Attorney General Pressures Facebook To Delay End-To-End Encryption, Citing Child Abuse Concerns

Attorney General Pressures Facebook To Delay End-To-End Encryption, Citing Child Abuse Concerns

Law enforcement are increasingly worried about the possibility of end-to-end encryption, which does not provide police with a way to access communications between potential suspects.

In an effort to impede Facebook’s plans to deploy end-to-end encryption for its messaging services, government officials from the United States, the United Kingdom and Australia published an open letter last week pushing CEO Mark Zuckerberg to hold off on implementing encryption. 

BuzzFeed News published a draft of the letter, dated Oct. 4, that was signed by U.S. Attorney General William Barr, Acting Homeland Security Secretary Kevin McAleenan and the top homeland security officials in the UK and Australia, Priti Patel and Peter Dutton. 

While Barr has previously argued that end-to-end encryption would prevent law enforcement officers from properly investigating terrorist threats, the officials have now zoned in on how encryption can make it more difficult to catch and prosecute child sexual exploitation. 

“Companies should not deliberately design their systems to preclude any form of access to content, even for preventing or investigating the most serious crimes,” the letter reads. “Risks to public safety from Facebook’s proposals are exacerbated in the context of a single platform that would combine inaccessible messaging services with open profiles, providing unique routes for prospective offenders to identify and groom our children.”

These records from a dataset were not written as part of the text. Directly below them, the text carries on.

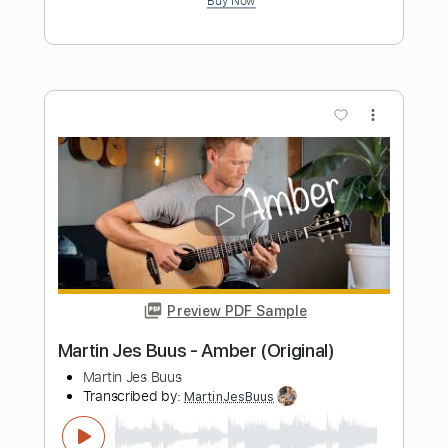
Preview PDF Sample
Martin Jes Buus - Longing (Original)
Martin Jes Buus
Transcribed by:
MartinJesBuus
Length
FULL
PDF, Guitar Pro
Delivery Files
Includes
Lead Guitar Tracks 🎸
Key E
No Capo
Tablature
Standard Tuning
120 Bpm
Instant Delivery
$6.99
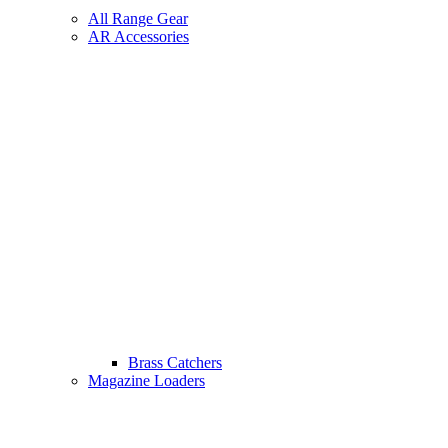
All Range Gear
AR Accessories
Brass Catchers
Magazine Loaders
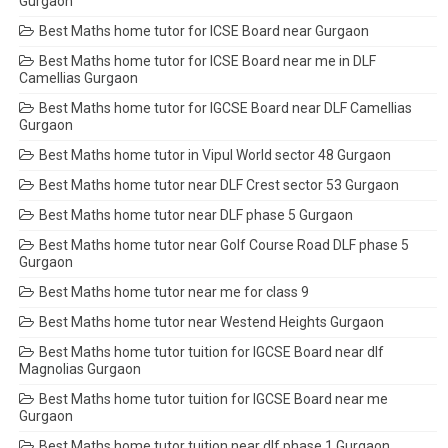
Gurgaon
Best Maths home tutor for ICSE Board near Gurgaon
Best Maths home tutor for ICSE Board near me in DLF
Camellias Gurgaon
Best Maths home tutor for IGCSE Board near DLF Camellias
Gurgaon
Best Maths home tutor in Vipul World sector 48 Gurgaon
Best Maths home tutor near DLF Crest sector 53 Gurgaon
Best Maths home tutor near DLF phase 5 Gurgaon
Best Maths home tutor near Golf Course Road DLF phase 5
Gurgaon
Best Maths home tutor near me for class 9
Best Maths home tutor near Westend Heights Gurgaon
Best Maths home tutor tuition for IGCSE Board near dlf
Magnolias Gurgaon
Best Maths home tutor tuition for IGCSE Board near me
Gurgaon
Best Maths home tutor tuition near dlf phase 1 Gurgaon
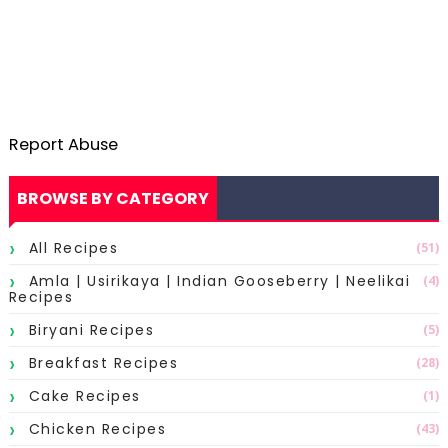
Report Abuse
BROWSE BY CATEGORY
All Recipes
(51)
Amla | Usirikaya | Indian Gooseberry | Neelikai
(4)
Recipes
Biryani Recipes
(5)
Breakfast Recipes
(28)
Cake Recipes
(1)
Chicken Recipes
(43)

The letter calls on Facebook and other tech companies to include methods for law enforcement to “obtain lawful access” to content in a readable and usable format; consult with governments about how this ability would influence design decisions; and not implement encryption changes until the company has ensured the “safety” functions are fully tested and operational. 

“As you have recognised, it is critical to get this right for the future of the internet,” the letter concludes. “Children’s safety and law enforcement’s ability to bring criminals to justice must not be the ultimate cost of Facebook taking forward these proposals.”

Tech companies and security experts have consistently argued that building “backdoors,” or ways to decrypt messages from outside of the communication, makes it more difficult to protect the encrypted communication from hackers or foreign governments. 

In its response to criticism from Barr and more recently FBI Director Christopher Wray, a Facebook spokesman said that the company is consulting with child safety experts, governments and companies to make sure encryption is safe. 

“End-to-end encryption already protects the messages of over a billion people every day,” the statement reads. “It is increasingly used across the communications industry and in many other important sectors of the economy.” 

The statement directly countered Barr’s request: “We strongly oppose government attempts to build backdoors because they would undermine the privacy and security of people everywhere.”